Observing Brain Synapses
Relating Alzheimer's Symptoms to Synapses

Summary
In the last post, I described how synapses, the connections between neurons in the brain, might be involved in storing memories. You may have wondered if it is possible to observe a relationship between synapse changes in the brain and dementias like Alzheimer’s. In this post, I explore experiments that do this.
Synapse Theory and Alzheimer’s Disease
Back in the 1980s, several scientists used the electron microscope to count how many synapses there were in specific areas of brain tissue. They reported that the number of synapses declined with advancing Alzheimer’s disease symptoms.
It is tempting to conclude that this means that synapse loss causes Alzheimer’s disease. It may not be that simple.
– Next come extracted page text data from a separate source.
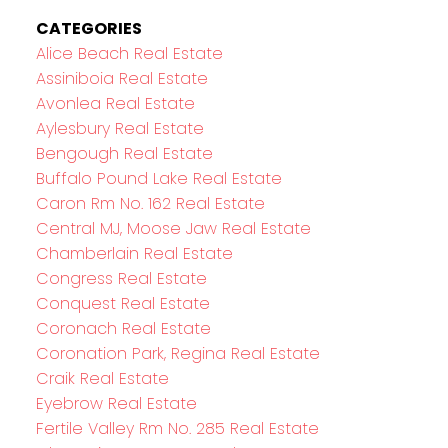
CATEGORIES
Alice Beach Real Estate
Assiniboia Real Estate
Avonlea Real Estate
Aylesbury Real Estate
Bengough Real Estate
Buffalo Pound Lake Real Estate
Caron Rm No. 162 Real Estate
Central MJ, Moose Jaw Real Estate
Chamberlain Real Estate
Congress Real Estate
Conquest Real Estate
Coronach Real Estate
Coronation Park, Regina Real Estate
Craik Real Estate
Eyebrow Real Estate
Fertile Valley Rm No. 285 Real Estate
Electron microscopes are powerful devices that can reveal features as small as about 50 billionths of a meter, far smaller than the width of a human hair. Brain synapses have a diameter much larger than this, so an electron microscope can see synapses.
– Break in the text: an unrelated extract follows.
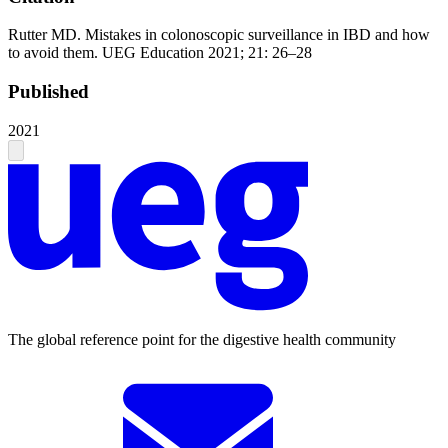
Rutter MD. Mistakes in colonoscopic surveillance in IBD and how
to avoid them. UEG Education 2021; 21: 26–28
Published
2021
The global reference point for the digestive health community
These studies used both biopsied and postmortem tissue — the biopsies coming from tissue removed during brain surgeries for various conditions. The biopsies raise the question of whether synapse loss was due to Alzheimer’s or the condition. Postmortem tissue does not pinpoint when the synapse loss occurred. Finally, since there were limited brain locations observed, it was possible that the synapse loss was not widespread in the brain. Even so, these studies were important beginnings.
More Advanced Techniques
In recent years, an imaging device called a PET scanner was used to make more sophisticated synapse observations. A radioactive molecule was injected into living human subjects that attached to a protein found in synapses. The resultant radiation revealed synapse locations — eliminating the need for invasive biopsies. Images constructed from this data provided a quantitative measure of where synapse loss occurred throughout the brain. These studies were a major improvement on the earlier work, and showed widespread synapse loss was related to Alzheimer’s cognitive decline.
Finding Meaning in Mechanism
You may have read a mystery novel where the evidence is consistent with many theories of the crime, pointing to more than one suspect. The police construct a compelling case against one suspect, but a private detective proves that someone else did it.
Biology is far more complicated than a murder case. Both the electron microscope experiments and the sophisticated PET scans were compelling because they were associated with the progression of the disease. However, they do not reveal the mechanisms of why or how synapses disappeared because they were not designed to do that.
While the synaptic loss might account for the disease symptoms, something else not measured might also be important. As I explore this mystery in subsequent posts, I will look for research that reveals mechanism . . . if it is there.